つまりこの魔道馬車もすごいのである。風雨で壊れない保護魔法や防御魔法がかかっているのだから。ただしサリーが驚いている機能はエリーちゃんがつけてくれたものであって男爵のおかげではない。でもサリーがそう思い込んでも無理はない。
「男爵様だけでなく、アルフォンス様のせい霊様が加護をかけてくださったんだ。だからこの中なら君たちのことを最低限守れると思う」
そういうとチェリーは少しホッとしたようだった。
「でもこんなすごいもの、簡単に貸してもらえるわけないよね?」
さすがに物の価値のわかる商売人の娘なだけあって、サリーは気が付いたようだ。
「うん、俺がアルフォンス様にしばらくお仕えすることになった。俺貴族になれるから」
「貴族になれる?」
「亡くなった婚約者が貴族位をもっていて、その後継者として引き継いたんだ」
「そ、そんな! 本物の貴族のキースがあんなに苦労しているのに、騎士爵家のあなたが簡単に貴族になれるの?」
その言葉に俺の心はささくれさせた。
フレデリカとのことは最初、リアン君の尊厳の危機からの救出だった。だから彼女は彼に対して哀れみ以外の何の感情もなかった。妬まれないためにいろんな女性と関係を持つように言い、その事は彼をかなり傷つけたのだ。厳しい教育の中ででやっとお互いの思いが通じ合って、結ばれたと思ったら彼女を失って……全然簡単じゃない。
でもそのことは口にしなかった。そう反論していいのはリアン君だけで俺ではないからだ。
「こればかりは巡り合わせとしか言えないよ、チェリー。

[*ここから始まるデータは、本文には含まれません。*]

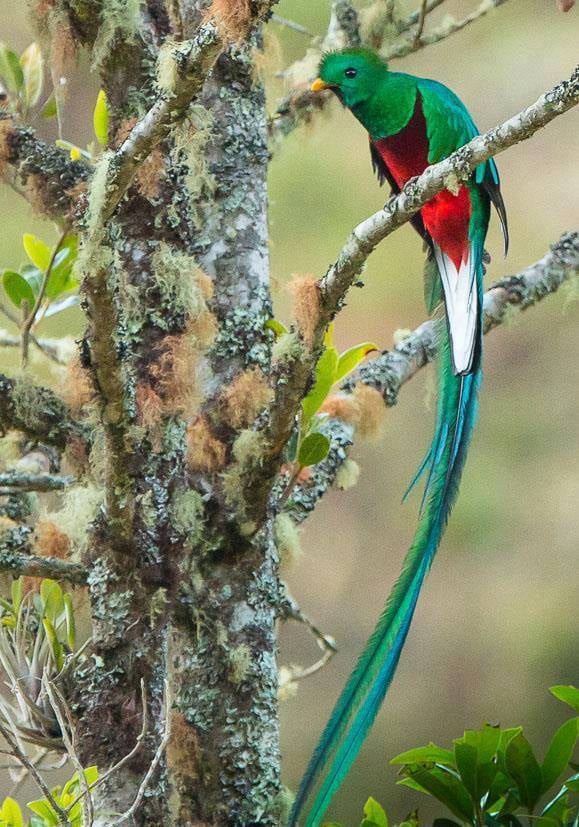 This screenshot has width=579, height=827. I want to click on chest, so click(404, 155). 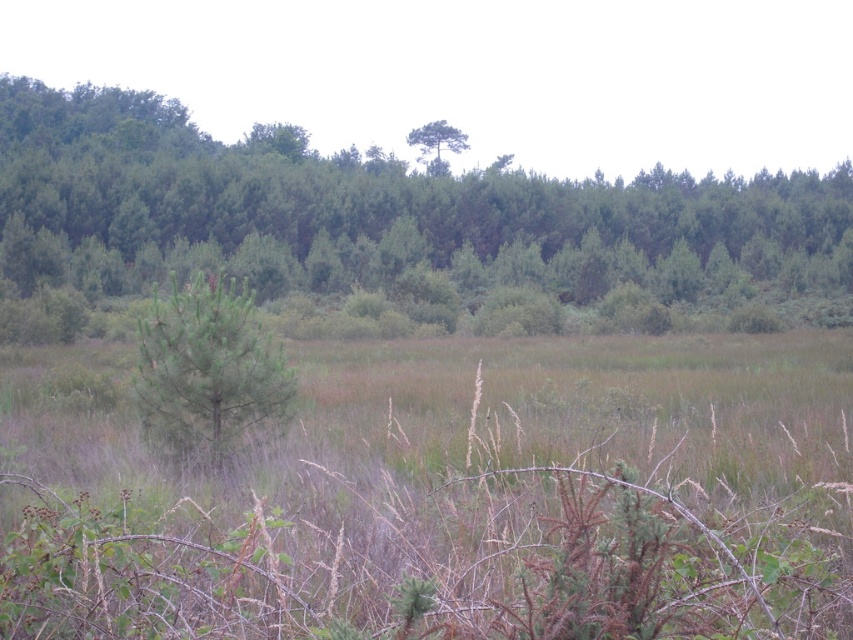 Can you confirm if green matte tree at center is bigger than green matte tree at upper center?

Actually, green matte tree at center might be smaller than green matte tree at upper center.

Image resolution: width=853 pixels, height=640 pixels. What do you see at coordinates (207, 365) in the screenshot? I see `green matte tree at center` at bounding box center [207, 365].

Locate an element on the screen. green matte tree at center is located at coordinates (207, 365).

Can you confirm if green leafy tree at center is positioned to the left of green matte tree at upper center?

Yes, green leafy tree at center is to the left of green matte tree at upper center.

Based on the photo, can you confirm if green leafy tree at center is wider than green matte tree at upper center?

Correct, the width of green leafy tree at center exceeds that of green matte tree at upper center.

I want to click on green leafy tree at center, so click(378, 211).

Image resolution: width=853 pixels, height=640 pixels. In order to click on green leafy tree at center in this screenshot , I will do tap(378, 211).

Who is positioned more to the left, green leafy tree at center or green matte tree at center?

From the viewer's perspective, green leafy tree at center appears more on the left side.

Who is more distant from viewer, (593, 180) or (231, 365)?

Positioned behind is point (593, 180).

Between point (550, 252) and point (241, 292), which one is positioned in front?

Point (241, 292) is more forward.

Image resolution: width=853 pixels, height=640 pixels. I want to click on green leafy tree at center, so click(378, 211). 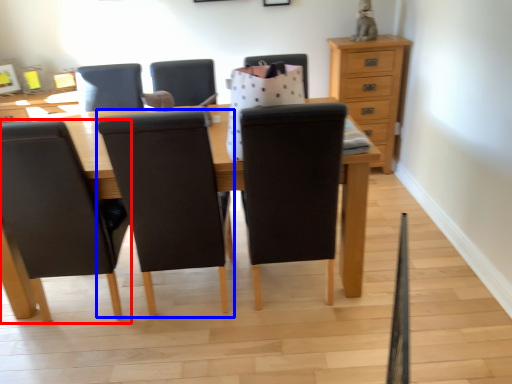 Question: Among these objects, which one is nearest to the camera, chair (highlighted by a red box) or chair (highlighted by a blue box)?

Choices:
 (A) chair
 (B) chair

Answer: (B)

その代わり俺はキースに託された君たちの安全を守ることにしたんだ。嫌ならこの馬車に乗らなくていいよ。君が拒否したと言えるからね」
うっすらと呆れたような感情が沸き起こる。これはリアン君の感情だろう。キースに頼まれたとはいえ、彼の依頼は一緒のパーティーになって彼女たちの貞操を守ってほしいってことであって、命がけで守れって話ではなかった。試験を受けられる以外、特別な対価もない。だから俺もリアン君も、この2人を守らなきゃならない義務なんてないんだ。

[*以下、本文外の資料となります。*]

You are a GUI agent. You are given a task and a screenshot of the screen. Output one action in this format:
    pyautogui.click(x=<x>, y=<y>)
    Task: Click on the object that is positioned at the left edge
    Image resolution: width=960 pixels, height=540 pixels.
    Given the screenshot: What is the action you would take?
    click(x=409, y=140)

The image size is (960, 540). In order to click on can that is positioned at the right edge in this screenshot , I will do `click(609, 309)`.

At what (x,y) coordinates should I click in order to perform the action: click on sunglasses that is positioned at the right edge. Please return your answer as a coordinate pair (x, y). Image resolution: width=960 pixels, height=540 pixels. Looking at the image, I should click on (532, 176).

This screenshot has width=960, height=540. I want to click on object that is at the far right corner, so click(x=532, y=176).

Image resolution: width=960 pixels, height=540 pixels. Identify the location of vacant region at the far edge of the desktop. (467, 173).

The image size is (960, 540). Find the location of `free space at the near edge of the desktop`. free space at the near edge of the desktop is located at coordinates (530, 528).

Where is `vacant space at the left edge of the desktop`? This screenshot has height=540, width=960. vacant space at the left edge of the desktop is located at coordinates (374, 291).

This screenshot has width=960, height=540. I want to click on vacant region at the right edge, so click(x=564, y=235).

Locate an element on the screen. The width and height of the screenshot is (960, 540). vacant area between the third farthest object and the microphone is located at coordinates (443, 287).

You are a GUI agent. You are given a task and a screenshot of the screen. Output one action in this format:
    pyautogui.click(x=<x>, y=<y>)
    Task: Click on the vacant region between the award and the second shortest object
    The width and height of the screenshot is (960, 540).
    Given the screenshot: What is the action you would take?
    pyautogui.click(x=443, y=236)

でもそれを飲み込んで俺とアルの主従関係を彼は承知してくれた。貴族になることのメリット、特に跡継ぎを指定できることと、魔剣の所有権の変更はかなり喜んでくれたみたいだ。どっちも悩んでいたみたいだしな。
それにしてもチェリーの頭の中はキースのことしかないんだな。別に感謝して欲しいとまでは思わないけど、なんかそんな否定的なことを言われると萎えるよ。
でもこれがこの世界の普通の考えなんだろうな。
「もう! チェリーったら。リアンはあたしたちのために不利益を負ってくれたってわからないの? 別に彼だけなら普通にアイリス様について行けるのよ? あたしたちが死なずについて行けるようにしてくれたのよ? その前にはついて行かなくて済むように説得にも行ってくれたし」
「ご、ごめん」
「あたしに謝ってどうするのよ」
「いいよ、別に感謝されなくても。その代わりじゃないけどちゃんと働いてもらう。それがアイリス様のご希望だから」
「……だから平民は嫌なのよ」
チェリーは貴族に嫁ぐことに相当こだわっていたみたいだから、色々あったんだろう。いちいち聞く気はないけど。キースは爵位こそ受け継げなくても男爵家の人間として扱われるし、結婚すれば彼女もそうなるんだから、もういいだろう。
「とりあえずあっちに向かう足はなんとかなったから、戦闘訓練はじめよっか」
2人にはブーブー言われたが、今は生きて帰るために出来るだけのことをする方がいいと思う。少しでも強くなって生存率を上げるんだ。